Ce vendredi 20 mars 2026 le Saint-Siège a présenté une initiative internationale visant à encourager le retrait des investissements catholiques du secteur minier. Cette démarche, annoncée lors d’une conférence de presse, s’inscrit dans la continuité de l’encyclique Laudato si’ et de l’enseignement social de l’Église.
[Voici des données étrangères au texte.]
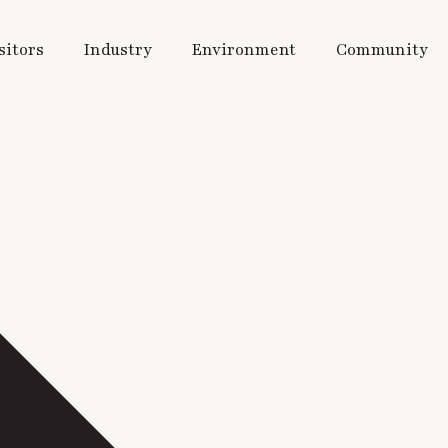
sitors
Industry
Environment
Community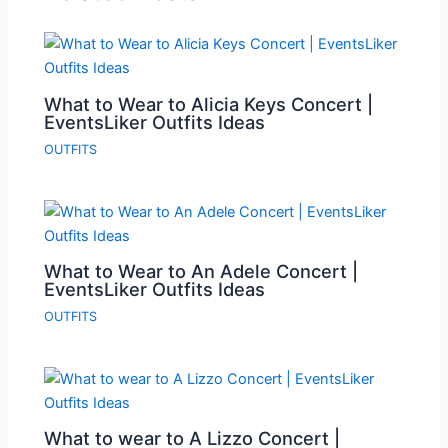
What to Wear to Alicia Keys Concert |
EventsLiker Outfits Ideas
OUTFITS
What to Wear to An Adele Concert |
EventsLiker Outfits Ideas
OUTFITS
What to wear to A Lizzo Concert |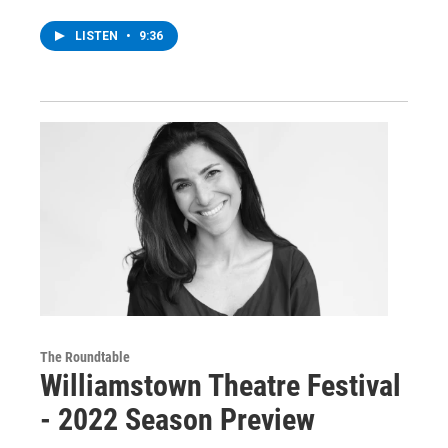
LISTEN
•
9:36
The Roundtable
Williamstown Theatre Festival
- 2022 Season Preview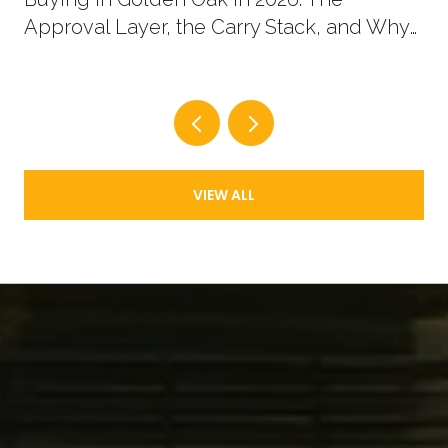
Approval Layer, the Carry Stack, and Why
New Supply Now Comes in Two Shapes
VIEW ALL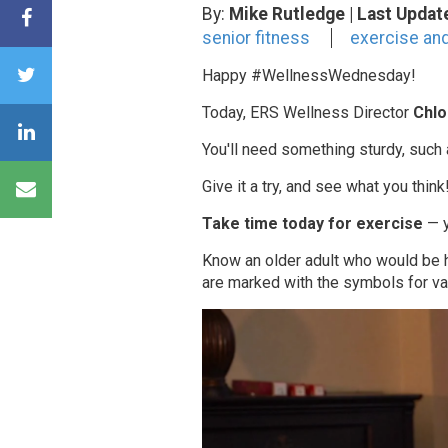
By:
Mike Rutledge
| Last Updat
senior fitness
exercise and
Happy #WellnessWednesday!
Today, ERS Wellness Director
Chlo
You'll need something sturdy, such a
Give it a try, and see what you think
Take time today for exercise
— y
Know an older adult who would be
are marked with the symbols for va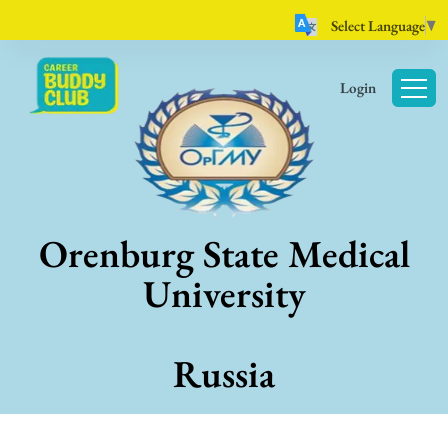
Select Language
▼
Login
Orenburg State Medical
University
Russia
Concrètement, il s’agit d’une plateforme qui invite les institutions catholiques, congrégations, diocèses et organisations à examiner leurs investissements, à identifier leurs liens éventuels avec l’industrie minière et à envisager un retrait progressif de ces financements.
L’objectif est clair : ne plus soutenir, même indirectement, des activités accusées de provoquer des dommages environnementaux graves et des injustices sociales.
Dès l’ouverture de la conférence, le cardinal Fabio Baggio a rappelé l’enjeu fondamental de cette initiative en posant une question centrale : « quel type de monde voulons-nous laisser aux générations qui viennent derrière nous ? ». Il a évoqué des réalités concrètes, parlant de « peuples indigènes qui voient leurs territoires menacés », de « familles qui perdent leurs sources d’eau » et de « montagnes ouvertes comme des blessures ». Pour le cardinal, la démarche ne peut être réduite à une simple décision technique. « Il ne s’agit pas simplement d’une décision financière », a-t-il insisté, mais « d’un acte de cohérence avec notre foi, avec la défense de la dignité humaine et avec le soin de notre Maison commune ». Cette insistance sur la cohérence entre foi et économie constitue le cœur du projet. Elle repose sur l’idée que les choix financiers ne sont jamais neutres et qu’ils engagent une responsabilité morale.
Le cardinal Álvaro Ramazzini a illustré cette réalité par un exemple concret vécu au Guatemala. Il a décrit l’arrivée d’une entreprise minière exploitant l’or et l’argent dans une région indigène pauvre. Les terres ont été achetées à bas prix, les ressources extraites, des promesses de développement formulées. Mais, au terme de l’exploitation, les populations locales sont restées dans la pauvreté. Son analyse est directe : « cette activité était-elle légale ? Oui. A-t-elle promu le développement intégral des populations ? Non. Était-elle juste ? Non ». Par ces mots, il souligne une distinction essentielle entre la légalité d’une activité économique et sa justice réelle.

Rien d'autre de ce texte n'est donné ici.